Forum DDN+. Duch, Dusza i Serce znajdą tu Natchnienia, świadectwa i pomoc.
https://drogowskazydonieba.com/

Sens krzyża, prostota Zmartwychwstania
https://drogowskazydonieba.com/viewtopic.php?t=51400
Strona 1 z 1

Autor:  Artur [ 8 maja 2017, o 19:45 ]
Tytuł:  Sens krzyża, prostota Zmartwychwstania

Sens krzyża, prostota Zmartwychwstania


Ostatnie dni Chrystusa na ziemi są podsumowaniem jego niezwykłej podróży z ludzkością, która rozbudziła w sobie tęsknotę oczekiwania na wydarzenia ostateczne ? zamknięte w spełnieniu obietnicy życia wiecznego.


Dziś jeszcze będziesz ze mną w niebie - powiedział współukrzyżowanemu bratu Mesjasz.
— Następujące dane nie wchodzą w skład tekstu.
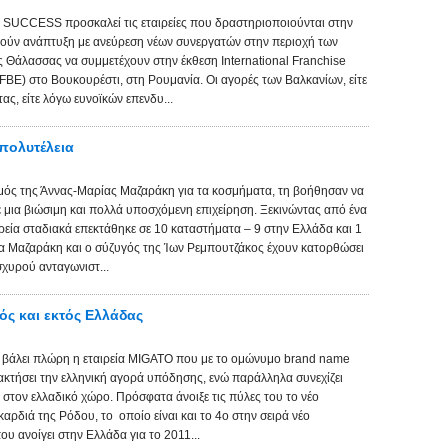
SUCCESS προσκαλεί τις εταιρείες που δραστηριοποιούνται στην
μούν ανάπτυξη με ανεύρεση νέων συνεργατών στην περιοχή των
 Θάλασσας να συμμετέχουν στην έκθεση International Franchise
IFBE) στο Βουκουρέστι, στη Ρουμανία. Οι αγορές των Βαλκανίων, είτε
ς, είτε λόγω ευνοϊκών επενδυ...
πολυτέλεια
μός της Άννας-Μαρίας Μαζαράκη για τα κοσμήματα, τη βοήθησαν να
ε μια βιώσιμη και πολλά υποσχόμενη επιχείρηση. Ξεκινώντας από ένα
ρεία σταδιακά επεκτάθηκε σε 10 καταστήματα – 9 στην Ελλάδα και 1
α Μαζαράκη και ο σύζυγός της Ίων Ρεμπουτζάκος έχουν κατορθώσει
σχυρού ανταγωνιστ...
ός και εκτός Ελλάδας
χει βάλει πλώρη η εταιρεία MIGATO που με το ομώνυμο brand name
τακτήσει την ελληνική αγορά υπόδησης, ενώ παράλληλα συνεχίζει
 στον ελλαδικό χώρο. Πρόσφατα άνοιξε τις πύλες του το νέο
ρδιά της Ρόδου, το οποίο είναι και το 4ο στην σειρά νέο
υ ανοίγει στην Ελλάδα για το 2011...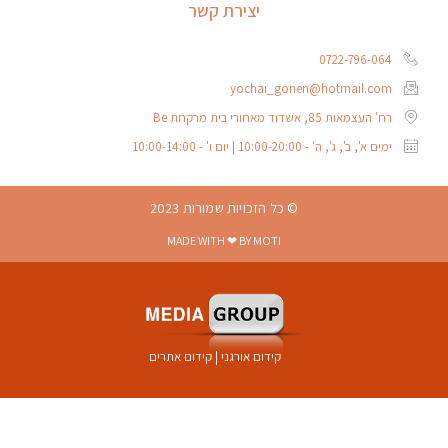
יצירת קשר
0722-796-064
yochai_gonen@hotmail.com
רח' העצמאות 85, אשדוד מאחורי בית מרקחת Be
ימים א', ב', ג', ה' - 10:00-20:00 | יום ו' - 10:00-14:00
© כל הזכויות שמורות 2023
MADE WITH ❤ BY MOTI
קידום אורגני
|
קידום אתרים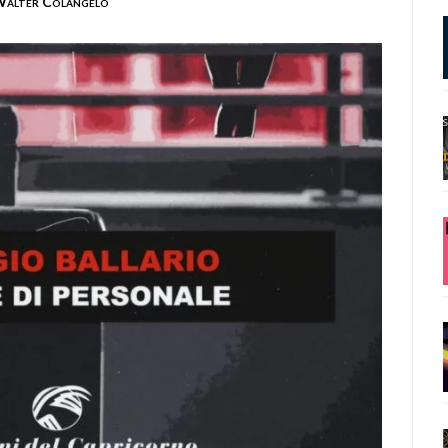
alter Colangelo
To "dziś" prostuje meandry ludzkiej kondycji. Z słów Jezusa dowiadujemy się, że obraca się ona na tej samej osi Bożego planu i że smutek egzystencjalny od trwania w Bokiej radości dzieli zaledwie chwila.
Grób dla doczesnych szczątków Mesjasza jest tym samym miejscem, z którego popłynie blask lepszego życia. Krzyż hańby jest krzyżem chwały. Ta sama oś bytu oparta jest o podnóże ziemi i wierzchołek nieba.
Ciągłość ludzkiej rzeczywistości wymyka się cezurom i podziałom, którymi zwykliśmy ciąć nasz los.
Między zagubieniem, w jakie popadł współbrat Jezusa w męczeństwie na krzyżu, a sensem leży ryzyko wiary. Wybór dokonany przez trzeciego ukrzyżowanego zaprzecza zaufaniu, doprowadza do zgorzknienia i autoszyderstwa, synonimów wolności ateistycznej, niezdolnej do zależności.
Trwanie Jezusa w męce wyzwala zaufanie jednego z dwóch ludzi i wyprowadza go poza granice sytuacji opanowanej przez lęk. Ucieczka z krzyża nie przyniosłaby żadnego przełomu. Umocniłaby tylko liczenie na siebie w opozycji do nadziei.
Jezus powoli przesuwa się w kierunku niewygodnym dla samowystarczalności, niezrozumiałym i potępionym w kulturowej sieci wzorców. Popada w rozpacz, gdy wspomina swoje opuszczenie, ale nie bluźni. Dobija do granicy zaufania, za którą znajduje tryumf i szczęście więzi z Ojcem.
Między skonaniem a Zmartwychwstaniem epopeja Boskiego Ciała biegnąca z dialogu Maryi z Archaniołem powraca do łona Dziewicy. Bez tej kontemplacji, która stała się udziałem Maryi Bóg nie chciał objawić nam swojego sekretu. Uczucia, które towarzyszą Maryi rozchodzą się na całe chrześcijaństwo w czuwaniu przy grobie.
Dusza Jezusa wędruje w zaświatach, ciało zaś staje się przedmiotem uwagi, która jest modlitwą. W zaświatach Chrystus nawiedza Kościół cierpiący, duchowy i statyczny. Niesie jak posłaniec wiadomość przełomu: życie odtąd jest prawdziwe, pełne i ogarnięte przez Boga.
Noc śmierci jest jak krótki błysk. Uderza powagą i przygotowuje do radosnego spotkania. Uczniowie nie myślą o Zmartwychwstaniu. Myślą o żyjącym gdzieś Jezusie. Niedowierzają, ale zaprzątają sobie Nim serca i umysły. Nie wypowiadają na głos nowiny, która z każdą godziną rośnie w ich sercu. Groza ustępuje niepokojowi. Noc brzaskowi. Nie jest to jeszcze nadzieja, nie jest to poczucie wygranej. Stan ten jest niewygasłą wiarą podtrzymywaną przez plotkę, przeczucie, wsparcie rozproszonej wspólnoty.
Wreszcie Go spotykają ? widzą i słyszą. Zrazu jako zjawę, niepewną i zagadkową. W miarę upływu dni przekonują się o Żyjącym wśród nich Bogu. Taka jest oto prostota Zmartwychwstania i Wielkanocy: spotkanie.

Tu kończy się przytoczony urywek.